Basically, when the load enters on the conveyor, It is stacked up inside a sealable airtight box that can survive the firing temperatures. Inside this box the alkaline earth absorbing material (Spun silicon oxide glass, made without flux) is set up as a series of walls arranged to come into contact with circulating gasses inside the saggar. The wood is stacked inside the saggar, and the lid is put on. The lid and saggar are designed to be held on via a simple twist-key type arrangement. The lid has a one-way checkvalve on it, to allow hot gasses to escape, but not to allow gasses back into the saggar. The conveyor conveys the saggars slowly down the track, where they get heated by IR exposure to the tube walls in the sections that are submerged in magma. Repeated flash heating, coupled with continuous movement of the conveyor, and the refractory nature of the saggars, produces a thermally controlled furnace environment suitable to controlled charcoal making.
Chemically:
Cellulose contains enough hydrogen and oxygen to almost completely destroy the load, even under reducing conditions.
C6H1206*(length of chain, since cellulose is just a complex repetition of simple sugar in a long chain.)
In addition to that, you have sodium and potassium ions, nitrate complex ions, and other things you need to remove, like chlorine.
You heat the material to just under the kindling point, so that the bound oxygen and hydrogen from the cellulose gasses off, leaving carbon behind. Because most of the energy liberated by this inefficient burn is immediately consumed by the formation of hydrogen and oxygen covalent bonds, and is not sufficiently hot to break those down again, (Eg, NOT on fire!), then those gasses escape from the load under pressure, and out through the checkvalve. At these low temps, we can use mild steel to make the valves and latches on the saggars. (they WILL degrade over time, but this should be an expected feature of the product lifecycle, and saggars should be inspected before reuse.)
Once the gassing has stopped, the checkvalve snaps shut, and the saggar continues down the track through the more intensely heated section.

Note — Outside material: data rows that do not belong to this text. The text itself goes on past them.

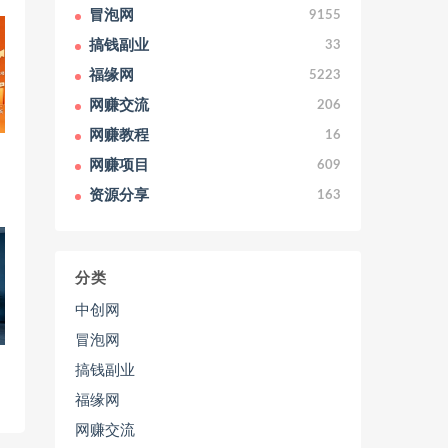
冒泡网
9155
搞钱副业
33
福缘网
5223
网赚交流
206
网赚教程
16
网赚项目
609
资源分享
163
分类
中创网
冒泡网
搞钱副业
福缘网
网赚交流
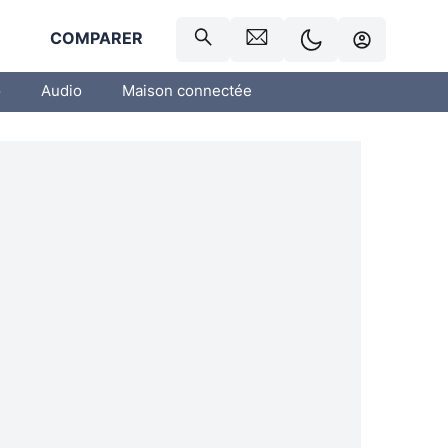
R
COMPARER
o
Audio
Maison connectée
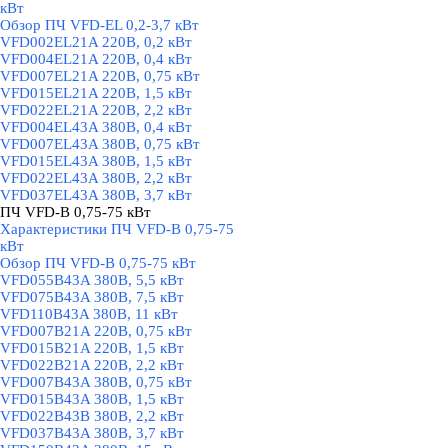
кВт
Обзор ПЧ VFD-EL 0,2-3,7 кВт
VFD002EL21A 220В, 0,2 кВт
VFD004EL21A 220В, 0,4 кВт
VFD007EL21A 220В, 0,75 кВт
VFD015EL21A 220В, 1,5 кВт
VFD022EL21A 220В, 2,2 кВт
VFD004EL43A 380В, 0,4 кВт
VFD007EL43A 380В, 0,75 кВт
VFD015EL43A 380В, 1,5 кВт
VFD022EL43A 380В, 2,2 кВт
VFD037EL43A 380В, 3,7 кВт
ПЧ VFD-B 0,75-75 кВт
▼
Характеристики ПЧ VFD-B 0,75-75
кВт
Обзор ПЧ VFD-B 0,75-75 кВт
VFD055В43A 380В, 5,5 кВт
VFD075B43A 380В, 7,5 кВт
VFD110B43A 380В, 11 кВт
VFD007B21A 220В, 0,75 кВт
VFD015B21A 220В, 1,5 кВт
VFD022B21A 220В, 2,2 кВт
VFD007B43A 380В, 0,75 кВт
VFD015B43A 380В, 1,5 кВт
VFD022B43B 380В, 2,2 кВт
VFD037B43A 380В, 3,7 кВт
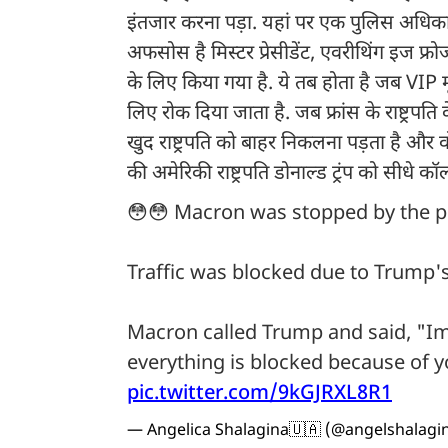
इंतजार करना पड़ा. यहां पर एक पुलिस अधिकारी
अफसोस है मिस्‍टर प्रेसीडेंट, एवरीथिंग इज फ्र
के लिए किया गया है. ये तब होता है जब VIP म
लिए रोक दिया जाता है. जब फ्रांस के राष्ट्रपति 
खुद राष्ट्रपति को बाहर निकलना पड़ता है और व
की अमेरिकी राष्ट्रपति डोनाल्ड ट्रंप को सीधे कॉ
😳😳 Macron was stopped by the po
Traffic was blocked due to Trump'
Macron called Trump and said, "Im
everything is blocked because of 
pic.twitter.com/9kGJRXL8R1
— Angelica Shalagina🇺🇦 (@angelshalagi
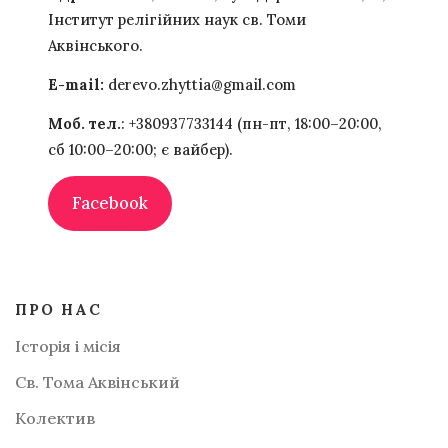
Інститут релігійних наук св. Томи
Аквінського.
Е-mail:
derevo.zhyttia@gmail.com
Моб. тел.
: +380937733144 (пн-пт, 18:00–20:00,
сб 10:00–20:00; є вайбер).
Facebook
ПРО НАС
Історія і місія
Св. Тома Аквінський
Колектив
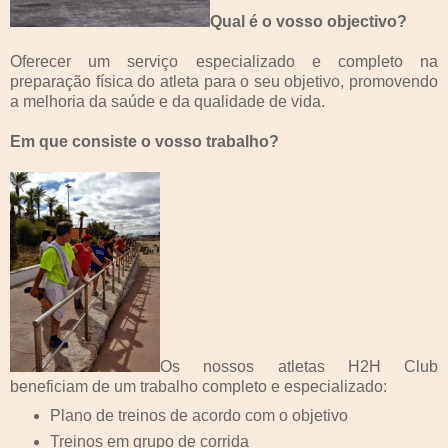
Qual é o vosso objectivo?
Oferecer um serviço especializado e completo na
preparação física do atleta para o seu objetivo, promovendo
a melhoria da saúde e da qualidade de vida.
Em que consiste o vosso trabalho?
Os nossos atletas H2H Club
beneficiam de um trabalho completo e especializado:
Plano de treinos de acordo com o objetivo
Treinos em grupo de corrida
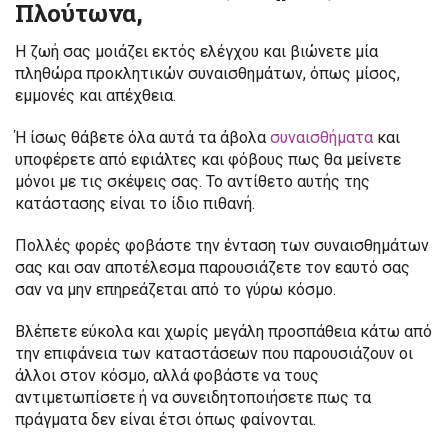
Πλούτωνα,
Η ζωή σας μοιάζει εκτός ελέγχου και βιώνετε μία
πληθώρα προκλητικών συναισθημάτων, όπως μίσος,
εμμονές και απέχθεια.
Ή ίσως θάβετε όλα αυτά τα άβολα
συναισθήματα
και
υποφέρετε από εφιάλτες και φόβους πως θα μείνετε
μόνοι με τις σκέψεις σας. Το αντίθετο αυτής της
κατάστασης είναι το ίδιο πιθανή.
Πολλές φορές φοβάστε την ένταση των συναισθημάτων
σας και σαν αποτέλεσμα παρουσιάζετε τον εαυτό σας
σαν να μην επηρεάζεται από το γύρω κόσμο.
Βλέπετε εύκολα και χωρίς μεγάλη προσπάθεια κάτω από
την επιφάνεια των καταστάσεων που παρουσιάζουν οι
άλλοι στον κόσμο, αλλά φοβάστε να τους
αντιμετωπίσετε ή να συνειδητοποιήσετε πως τα
πράγματα δεν είναι έτσι όπως φαίνονται.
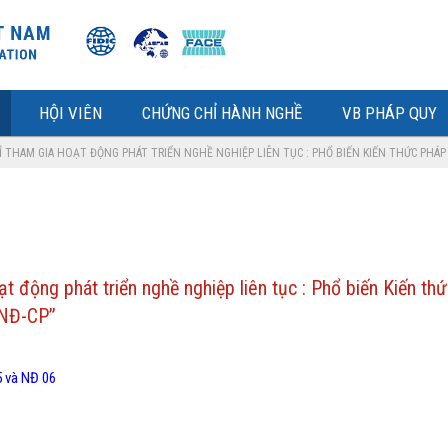
HỘI VIÊN
CHỨNG CHỈ HÀNH NGHỀ
VB PHÁP QUY
 THAM GIA HOẠT ĐỘNG PHÁT TRIỂN NGHỀ NGHIỆP LIÊN TỤC : PHỔ BIẾN KIẾN THỨC PHÁP 
động phát triển nghề nghiệp liên tục : Phổ biến Kiến thứ
/NĐ-CP”
5 và NĐ 06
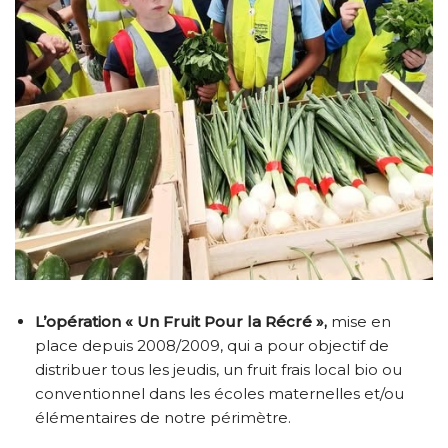
L’opération « Un Fruit Pour la Récré »,
mise en
place depuis 2008/2009, qui a pour objectif de
distribuer tous les jeudis, un fruit frais local bio ou
conventionnel dans les écoles maternelles et/ou
élémentaires de notre périmètre.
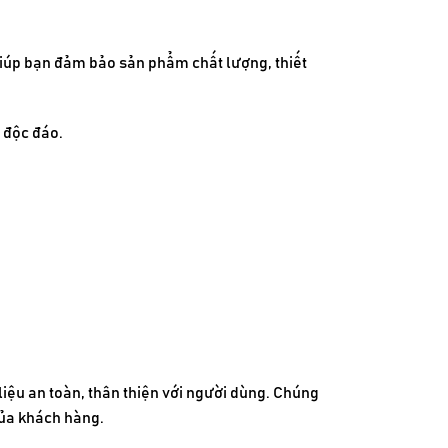
n giúp bạn đảm bảo sản phẩm chất lượng, thiết
ế độc đáo.
iệu an toàn, thân thiện với người dùng. Chúng
của khách hàng.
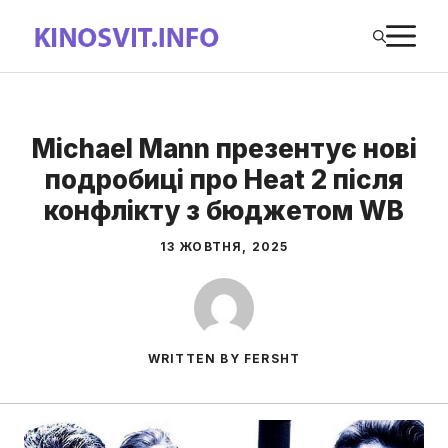
Перейти
М
до
вмісту
Michael Mann презентує нові
подробиці про Heat 2 після
конфлікту з бюджетом WB
13 ЖОВТНЯ, 2025
WRITTEN BY FERSHT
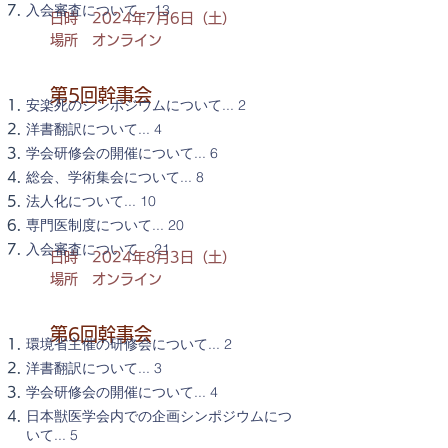
入会審査について... 13
日時 2024年7月6日（土）
場所 オンライン
第5回幹事会
安楽死のシンポジウムについて... 2
洋書翻訳について... 4
学会研修会の開催について... 6
総会、学術集会について... 8
法人化について... 10
専門医制度について... 20
入会審査について 21
日時 2024年8月3日（土）
場所 オンライン
第6回幹事会
環境省主催の研修会について... 2
洋書翻訳について... 3
学会研修会の開催について... 4
日本獣医学会内での企画シンポジウムにつ
いて... 5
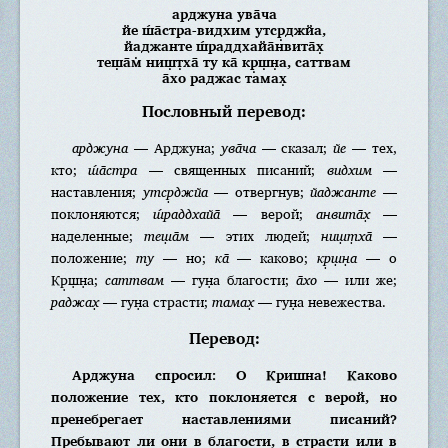
арджуна ува̄ча
йе ш́а̄стра-видхим утср̣джйа,
йаджанте ш́раддхайа̄нвита̄х̣
теш̣а̄м̇ ниш̣т̣ха̄ ту ка̄ кр̣ш̣н̣а, саттвам
а̄хо раджас тамах̣
Пословный перевод:
арджуна
— Арджуна;
ува̄ча
— сказал;
йе
— тех,
кто;
ш́а̄стра
— священных писаний;
видхим
—
наставления;
утср̣джйа
— отвергнув;
йаджанте
—
поклоняются;
ш́раддхайа̄
— верой;
анвита̄х̣
—
наделенные;
теш̣а̄м
— этих людей;
ниш̣т̣ха̄
—
положение;
ту
— но;
ка̄
— каково;
кр̣ш̣н̣а
— о
Кр̣ш̣н̣а;
саттвам
— гун̣а благости;
а̄хо
— или же;
раджах̣
— гун̣а страсти;
тамах̣
— гун̣а невежества.
Перевод:
Арджуна спросил: О Кришна! Каково
положение тех, кто поклоняется с верой, но
пренебрегает наставлениями писаний?
Пребывают ли они в благости, в страсти или в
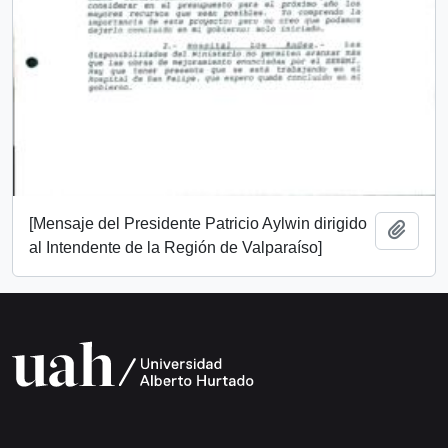
[Mensaje del Presidente Patricio Aylwin dirigido
Añadi
al Intendente de la Región de Valparaíso]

There is now insufficient oxygen or hydrogen present inside the saggar to combust the carbon left inside. This stage matures the charcoal, destroys any thermally stable complex organic substances, and is what makes "activated charcoal" "activated". High ambient temps above the kindling point are reached inside the saggar, which garantees there is no longer any organic residues other than raw carbon matrices left behind. If this results in gas buildup, the checkvalve lets it out. This high temperature reducing environment is what liberates the sodium and potassium ions from the initial oxidation that occurs during the char formation stage. (In the previous stage, oxygen and hydrogen are boiled off, along with chlorine, and any thermally decomposable polyatomic ions, like nitrate. This leaves sodium and potassium oxides behind, which we now deal with.) The very high temps inside the saggar are now sufficient to break down the sodium and potassium oxides into carbon monoxide (reaction with load) and free sodium and potassium ions. These ions undergo an equilibrium reaction with the silicon oxide glass insulation netting installed inside the saggar, as well as with the saggar's walls. This removes them from the charcoal.
The saggar on the track is then slowly moved down a cooldown section, where cooling is controlled by rate of progression down the section of track, to prevent thermal shock in the saggars. (which would shatter them, exposing their still active contents to the atmosphere, and ruining it.)
By the time the saggars reach the far end of the system, they have cooled sufficiently to be left in ambient temp air, but are still too hot to handle by unprotected workers. The conveyor moves the saggars onto cooling racks, where they are allowed to slow cool in the controlled environment for at least 3 days.
They are then opened, saggars are unloaded, saggars are checked/repaired, (and in some cases, destroyed/recycled as raw material), and then returned to the input side of the continuous process furnace to be reloaded, and re-run.
Less "Modern" versions would involve simply dipping the wood in refractory clay impregnated bags, and then breaking the bags up when they reach the far end, and using the force of inserting new ware at the opening to drive ware down the line-- or even just using a dwarf powered chain drive to move the conveyor, where the dwarf itself controls the rate of progression down the line.
In the traditional process, clay shard, clay powder, and dirt are used in place of the saggar, and are the sodium/potassium ion mitigator, and atmosphere type regulator.